Given these assumptions, TIVO can do about 730m in gross revenues.  At AVEO's share of approximately 45% (less than 50% due to royalty owed on NA sales), TIVO for RCC alone should generate about 320m in net revenue for AVEO before factoring in market (incidence) growth.  That prices the company at about 2.5x future revenues for RCC alone today.  On a cash flow basis, we think operating margins of 50% are reasonable for the drug and should increase as the commercial infrastructure builds scale.  Of course, this doesn't include R&D spend as that's an investment and not an expense.  At these margins, TIVO should generate 160m in pre-tax cash flow for AVEO, which will promptly be used to fund a) other indications b) other compounds or c) the discovery program.  So in other words, in the upside scenario, it's possible we're paying 5x forward (very forward, mind you) pre-tax cash flow for 50% of the most potent VEGF inhibitor found to-date, a solid pipeline with promising wholly owned drugs, total milestone payouts greater than 2x the market cap, enough cash currently to fund itself through at least 2013, and an excellent team of people running the show.  Not bad, we guess.  Our upside valuation from the ONXX comp values the company at about 9x forward pre-tax cash flow, which we believe still significantly undervalues the potential.

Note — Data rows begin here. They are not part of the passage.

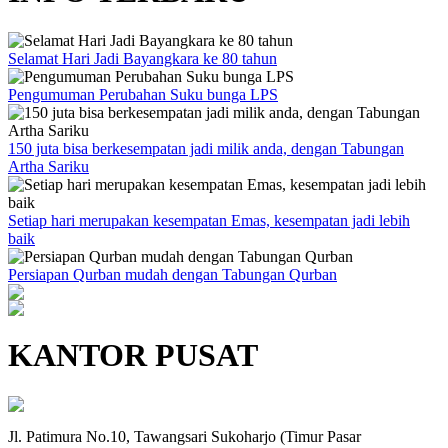
Selamat Hari Jadi Bayangkara ke 80 tahun
Pengumuman Perubahan Suku bunga LPS
150 juta bisa berkesempatan jadi milik anda, dengan Tabungan
Artha Sariku
Setiap hari merupakan kesempatan Emas, kesempatan jadi lebih
baik
Persiapan Qurban mudah dengan Tabungan Qurban
KANTOR PUSAT
Jl. Patimura No.10, Tawangsari Sukoharjo (Timur Pasar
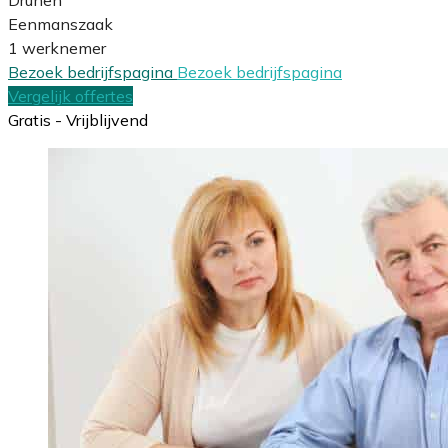
Eenmanszaak
1 werknemer
Bezoek bedrijfspagina
Bezoek bedrijfspagina
Vergelijk offertes
Gratis - Vrijblijvend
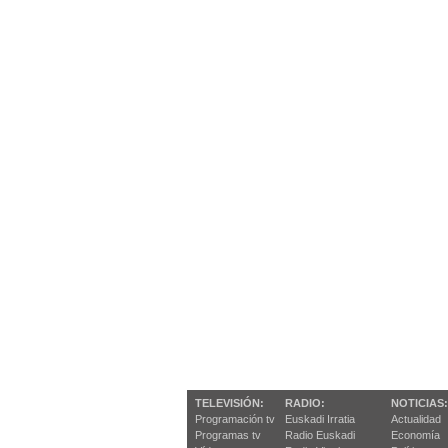
TELEVISIÓN:
RADIO:
NOTICIAS:
Programación tv
Euskadi Irratia
Actualidad
Programas tv
Radio Euskadi
Economía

We're calling adjusted cash per share at year end the downside value (est 270m) even though we believe the pipeline has real value.  The company will likely be sold should the Phase III trials come in poorly.
Thus ultimately we think that the mispriced nature of the bet makes AVEO a solid addition to a long portfolio, sized appropriately or in a basket approach.
Weak top-line data released between 4Q11 and 1Q12.
Price pressures in health care force pharma to lower prices of targeted therapies.
New drugs show more potential than TIVO.
Poor results out of other trials reduce value of pipeline
Disclaimer:  We or funds we own or manage may take a position in any of the securities mentioned above and may trade in this position without providing an update.  Do your own diligence people!